1. “In the past, we equated good reading with lots of reading.”

2. “Kids can get more out of snippets of literature versus reading 1,000 pages.”

3. “Good reading now is looking at reading as a means of gaining background knowledge of information.”

First, “good reading” is what it has always been: well-written content that expands the reader’s experience of the human condition. The implication that “lots of reading” is an old-fashioned idea best discarded is ridiculous. The more good reading students engage in, the more educated and civilized they become.

Second, to say that students “can get more out of snippets of literature versus reading 1,000 pages” is the kind of nonsense one would expect to read on an adolescent's blog.

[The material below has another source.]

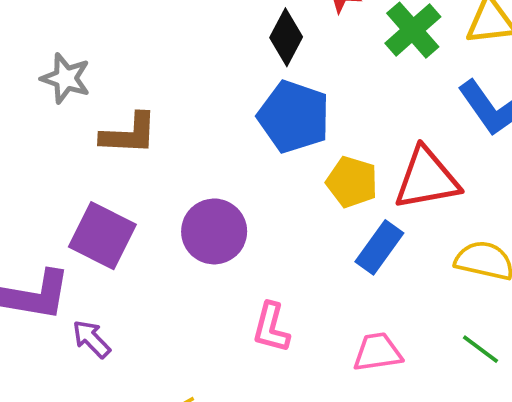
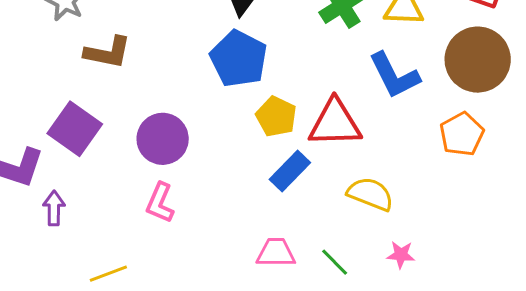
pink L-shape: (271, 327) -> (160, 203), moved
purple arrow: (91, 339) -> (54, 208), turned 36
green line: (480, 349) -> (335, 262), moved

Moreover, it completely misrepresents the Common Core directive regarding “close reading.”

Third, to talk about “background knowledge” and “information” in the same breath, as if they meant different things, reveals a weakness of vocabulary on the part of the speaker. She seems to be implying that with the advent of the Common Core Standards, classical literature has become irrelevant and that the only “good” reading is reading that imparts specific, immediately useful information--like what you’d find in a phone book or service manual.

This is the kind of nonsense and misinformation that is being conveyed to classroom teachers around the country as their states prepare to implement the Common Core Standards.

Parents and Teachers Need to Inform Themselves
It will be a grave and irreparable loss to American education if the last tie our children have to a world of ethical and civil behavior and rich linguistic expression is severed by an inane shift to “informational text” only.

Parents and language arts teachers who do not want to see the English curriculum gutted of content that nourishes the mental development of the children in their care cannot afford to get their information at second hand. They must plod through the standards for themselves in order to separate fact from the half-digested misinformation going the rounds through official channels.